Document layout detection data:
__________

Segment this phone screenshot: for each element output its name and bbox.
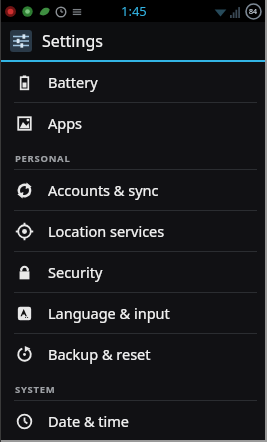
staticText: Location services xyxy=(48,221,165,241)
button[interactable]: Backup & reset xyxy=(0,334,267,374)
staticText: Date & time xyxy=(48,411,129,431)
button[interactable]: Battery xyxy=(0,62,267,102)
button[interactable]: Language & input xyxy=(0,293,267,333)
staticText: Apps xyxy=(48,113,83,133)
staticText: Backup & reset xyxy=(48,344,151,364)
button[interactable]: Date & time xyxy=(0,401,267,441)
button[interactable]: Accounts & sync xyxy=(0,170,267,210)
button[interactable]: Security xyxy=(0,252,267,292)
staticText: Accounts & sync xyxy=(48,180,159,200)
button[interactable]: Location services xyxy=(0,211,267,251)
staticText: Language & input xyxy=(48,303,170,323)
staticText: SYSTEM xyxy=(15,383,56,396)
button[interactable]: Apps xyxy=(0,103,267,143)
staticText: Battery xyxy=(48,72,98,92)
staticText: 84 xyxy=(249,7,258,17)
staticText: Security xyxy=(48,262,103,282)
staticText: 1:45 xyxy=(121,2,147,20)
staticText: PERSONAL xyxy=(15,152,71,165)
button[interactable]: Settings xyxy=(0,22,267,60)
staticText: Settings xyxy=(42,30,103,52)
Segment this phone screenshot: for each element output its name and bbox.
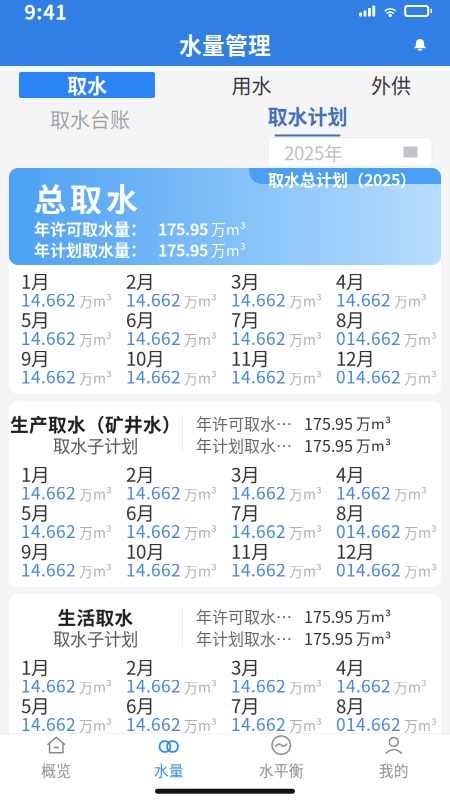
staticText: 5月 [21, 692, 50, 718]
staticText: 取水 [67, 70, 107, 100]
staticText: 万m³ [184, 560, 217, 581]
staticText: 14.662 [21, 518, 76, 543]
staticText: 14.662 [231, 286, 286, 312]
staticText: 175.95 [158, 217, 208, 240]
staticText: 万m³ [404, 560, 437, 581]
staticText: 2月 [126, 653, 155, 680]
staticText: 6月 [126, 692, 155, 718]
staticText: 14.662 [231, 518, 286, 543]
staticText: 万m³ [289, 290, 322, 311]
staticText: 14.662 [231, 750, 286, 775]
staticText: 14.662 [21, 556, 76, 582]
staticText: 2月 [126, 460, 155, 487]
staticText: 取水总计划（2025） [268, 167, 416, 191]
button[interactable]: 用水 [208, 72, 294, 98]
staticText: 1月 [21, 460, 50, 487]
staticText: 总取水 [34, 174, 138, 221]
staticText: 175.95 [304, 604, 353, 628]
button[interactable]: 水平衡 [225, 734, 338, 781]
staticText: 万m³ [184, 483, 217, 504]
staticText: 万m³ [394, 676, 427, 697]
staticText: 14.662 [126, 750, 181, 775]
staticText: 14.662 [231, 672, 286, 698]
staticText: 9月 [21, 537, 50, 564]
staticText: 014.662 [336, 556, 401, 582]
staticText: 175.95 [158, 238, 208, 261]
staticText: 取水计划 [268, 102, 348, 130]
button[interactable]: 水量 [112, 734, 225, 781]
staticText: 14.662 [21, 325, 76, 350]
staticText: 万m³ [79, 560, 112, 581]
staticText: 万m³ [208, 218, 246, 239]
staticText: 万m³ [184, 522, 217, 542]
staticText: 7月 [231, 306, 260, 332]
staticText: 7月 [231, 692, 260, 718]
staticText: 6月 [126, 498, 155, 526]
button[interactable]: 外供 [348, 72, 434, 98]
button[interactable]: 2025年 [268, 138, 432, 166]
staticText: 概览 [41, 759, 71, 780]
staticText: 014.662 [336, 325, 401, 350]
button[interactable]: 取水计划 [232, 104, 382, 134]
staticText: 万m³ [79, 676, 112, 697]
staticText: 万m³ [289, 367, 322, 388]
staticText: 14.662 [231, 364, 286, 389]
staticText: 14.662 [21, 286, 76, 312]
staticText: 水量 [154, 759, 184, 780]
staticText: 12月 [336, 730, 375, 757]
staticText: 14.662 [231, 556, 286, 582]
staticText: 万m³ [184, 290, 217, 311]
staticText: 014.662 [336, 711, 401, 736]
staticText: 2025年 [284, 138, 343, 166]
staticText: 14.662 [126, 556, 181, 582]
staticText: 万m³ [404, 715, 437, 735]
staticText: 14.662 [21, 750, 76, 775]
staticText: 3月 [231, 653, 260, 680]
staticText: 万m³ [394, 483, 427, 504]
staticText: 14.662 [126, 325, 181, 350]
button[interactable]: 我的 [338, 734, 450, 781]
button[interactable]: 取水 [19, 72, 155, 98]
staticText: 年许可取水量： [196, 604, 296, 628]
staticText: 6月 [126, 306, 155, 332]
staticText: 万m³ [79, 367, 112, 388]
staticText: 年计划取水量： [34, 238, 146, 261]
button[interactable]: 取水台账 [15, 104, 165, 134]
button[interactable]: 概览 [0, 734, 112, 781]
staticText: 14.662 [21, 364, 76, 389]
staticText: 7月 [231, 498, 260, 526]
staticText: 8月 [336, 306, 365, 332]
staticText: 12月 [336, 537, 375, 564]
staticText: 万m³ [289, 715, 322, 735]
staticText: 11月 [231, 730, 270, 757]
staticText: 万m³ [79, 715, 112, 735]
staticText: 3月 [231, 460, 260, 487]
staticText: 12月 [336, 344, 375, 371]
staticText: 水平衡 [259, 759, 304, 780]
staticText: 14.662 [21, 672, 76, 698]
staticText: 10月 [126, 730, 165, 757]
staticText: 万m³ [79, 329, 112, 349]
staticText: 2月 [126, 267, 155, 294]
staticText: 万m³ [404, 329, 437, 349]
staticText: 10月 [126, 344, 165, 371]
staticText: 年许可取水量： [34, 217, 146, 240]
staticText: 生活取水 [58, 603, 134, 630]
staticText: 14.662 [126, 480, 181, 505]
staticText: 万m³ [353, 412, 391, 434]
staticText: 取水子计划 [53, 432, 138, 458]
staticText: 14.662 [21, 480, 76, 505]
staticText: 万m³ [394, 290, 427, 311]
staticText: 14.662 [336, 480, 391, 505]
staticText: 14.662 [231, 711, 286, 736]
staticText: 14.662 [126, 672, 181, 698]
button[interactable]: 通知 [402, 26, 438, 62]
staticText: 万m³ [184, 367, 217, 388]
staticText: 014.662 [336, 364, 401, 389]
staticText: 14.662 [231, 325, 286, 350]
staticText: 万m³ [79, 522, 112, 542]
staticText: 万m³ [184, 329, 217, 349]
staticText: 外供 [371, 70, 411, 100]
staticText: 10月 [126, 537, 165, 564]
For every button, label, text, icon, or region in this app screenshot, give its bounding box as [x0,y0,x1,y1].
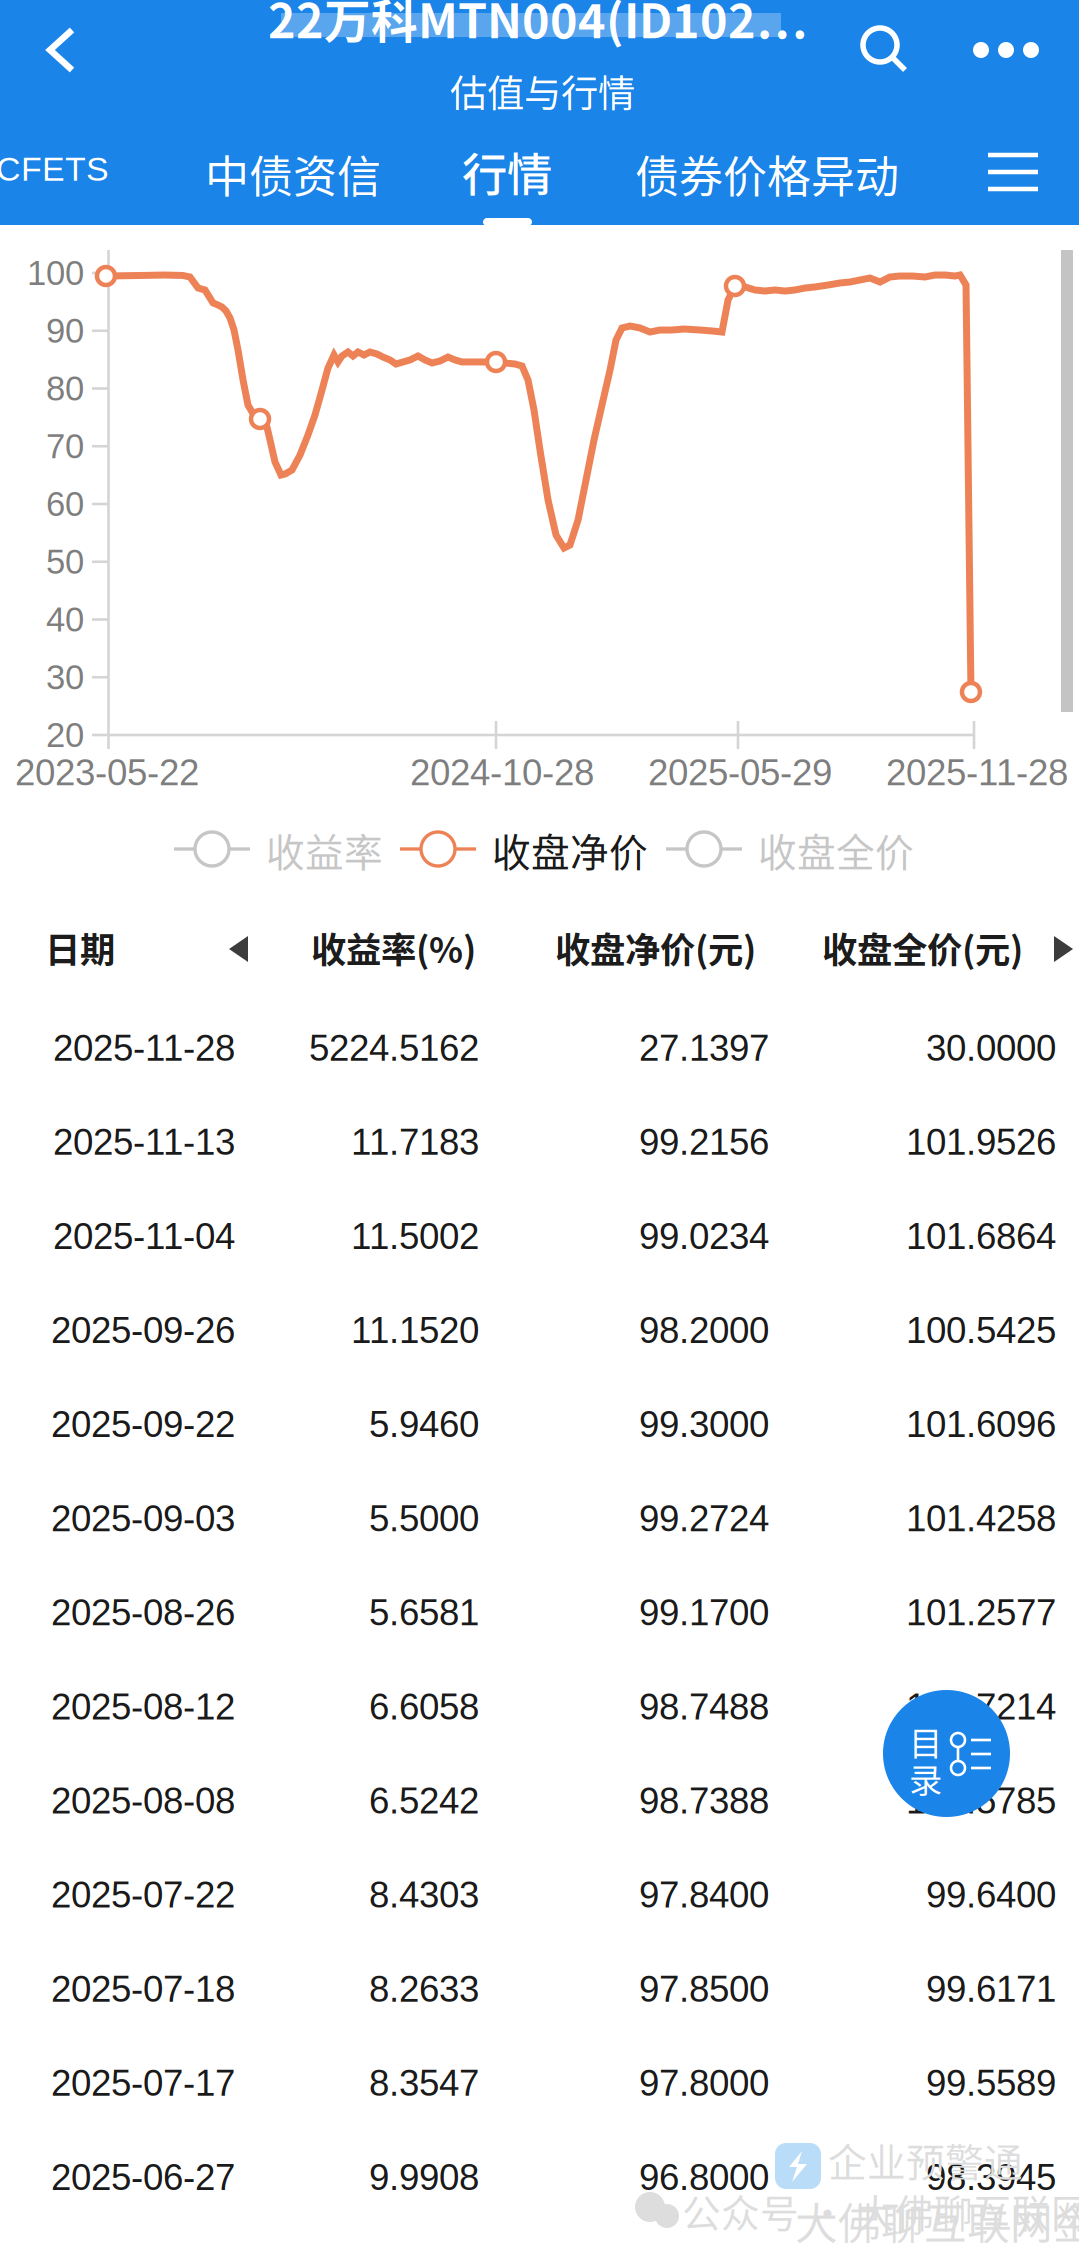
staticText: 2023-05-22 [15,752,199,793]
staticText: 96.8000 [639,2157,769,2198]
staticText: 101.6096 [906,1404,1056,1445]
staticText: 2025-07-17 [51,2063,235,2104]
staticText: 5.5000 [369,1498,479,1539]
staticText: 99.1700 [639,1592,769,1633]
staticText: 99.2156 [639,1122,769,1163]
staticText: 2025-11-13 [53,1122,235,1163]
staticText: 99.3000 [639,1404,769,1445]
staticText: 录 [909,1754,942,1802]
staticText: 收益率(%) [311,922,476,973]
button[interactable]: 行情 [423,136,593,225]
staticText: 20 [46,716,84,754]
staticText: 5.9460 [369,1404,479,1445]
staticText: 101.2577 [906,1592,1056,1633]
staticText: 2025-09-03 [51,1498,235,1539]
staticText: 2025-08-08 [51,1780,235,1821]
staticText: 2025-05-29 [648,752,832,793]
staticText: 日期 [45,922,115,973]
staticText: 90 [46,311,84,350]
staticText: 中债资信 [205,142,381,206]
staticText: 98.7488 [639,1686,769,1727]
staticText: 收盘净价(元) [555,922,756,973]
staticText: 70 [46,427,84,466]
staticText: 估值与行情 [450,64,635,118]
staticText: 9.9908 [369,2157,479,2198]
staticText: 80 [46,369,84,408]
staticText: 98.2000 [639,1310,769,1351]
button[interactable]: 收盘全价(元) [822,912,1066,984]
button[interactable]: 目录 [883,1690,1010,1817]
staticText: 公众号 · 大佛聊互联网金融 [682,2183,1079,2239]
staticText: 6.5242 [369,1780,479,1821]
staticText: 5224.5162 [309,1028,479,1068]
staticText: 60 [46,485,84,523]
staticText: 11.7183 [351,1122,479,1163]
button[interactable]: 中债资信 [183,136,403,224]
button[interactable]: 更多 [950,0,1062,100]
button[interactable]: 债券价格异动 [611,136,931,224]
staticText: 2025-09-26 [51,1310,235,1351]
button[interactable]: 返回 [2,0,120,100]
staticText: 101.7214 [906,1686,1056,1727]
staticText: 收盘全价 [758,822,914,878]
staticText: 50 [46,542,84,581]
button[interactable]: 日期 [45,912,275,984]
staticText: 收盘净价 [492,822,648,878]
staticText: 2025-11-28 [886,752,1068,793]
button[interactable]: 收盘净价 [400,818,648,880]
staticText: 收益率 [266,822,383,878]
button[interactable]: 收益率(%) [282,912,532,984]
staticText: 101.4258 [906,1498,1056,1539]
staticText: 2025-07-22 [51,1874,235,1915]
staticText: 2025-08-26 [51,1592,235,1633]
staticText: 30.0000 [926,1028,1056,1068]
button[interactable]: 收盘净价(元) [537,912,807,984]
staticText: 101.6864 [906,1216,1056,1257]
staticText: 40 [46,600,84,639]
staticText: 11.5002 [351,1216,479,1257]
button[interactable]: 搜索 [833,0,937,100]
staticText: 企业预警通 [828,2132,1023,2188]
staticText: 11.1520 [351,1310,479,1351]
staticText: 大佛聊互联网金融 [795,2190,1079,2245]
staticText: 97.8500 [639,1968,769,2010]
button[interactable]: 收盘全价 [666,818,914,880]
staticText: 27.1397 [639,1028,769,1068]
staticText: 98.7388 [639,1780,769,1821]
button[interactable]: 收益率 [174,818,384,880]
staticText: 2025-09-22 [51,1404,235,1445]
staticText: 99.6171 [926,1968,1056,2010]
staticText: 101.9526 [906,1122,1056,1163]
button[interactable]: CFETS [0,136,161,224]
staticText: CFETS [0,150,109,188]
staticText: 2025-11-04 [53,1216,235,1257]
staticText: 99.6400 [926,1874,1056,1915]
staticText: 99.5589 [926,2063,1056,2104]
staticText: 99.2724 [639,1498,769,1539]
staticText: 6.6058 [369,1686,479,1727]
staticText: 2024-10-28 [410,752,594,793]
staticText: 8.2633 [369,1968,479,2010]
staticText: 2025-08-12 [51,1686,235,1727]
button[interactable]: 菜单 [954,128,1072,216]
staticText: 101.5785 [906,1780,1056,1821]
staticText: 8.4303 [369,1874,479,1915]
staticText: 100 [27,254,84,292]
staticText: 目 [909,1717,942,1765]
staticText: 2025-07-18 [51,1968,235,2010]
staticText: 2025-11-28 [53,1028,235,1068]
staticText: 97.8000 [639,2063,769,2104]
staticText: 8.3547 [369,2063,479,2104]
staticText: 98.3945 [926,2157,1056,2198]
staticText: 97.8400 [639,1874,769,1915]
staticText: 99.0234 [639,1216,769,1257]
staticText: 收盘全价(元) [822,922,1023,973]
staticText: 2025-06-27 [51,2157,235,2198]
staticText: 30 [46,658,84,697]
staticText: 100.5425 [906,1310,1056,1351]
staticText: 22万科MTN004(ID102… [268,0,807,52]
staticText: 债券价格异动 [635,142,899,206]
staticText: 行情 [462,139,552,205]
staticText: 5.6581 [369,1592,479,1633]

__________

YOUR OBJECTIVE: Which lines in the data hold the string "收盘净价"? Copy each of them.

TASK RESULT:
staticText: 收盘净价(元) [555,922,756,973]
staticText: 收盘净价 [492,822,648,878]
button[interactable]: 收盘净价 [400,818,648,880]
button[interactable]: 收盘净价(元) [537,912,807,984]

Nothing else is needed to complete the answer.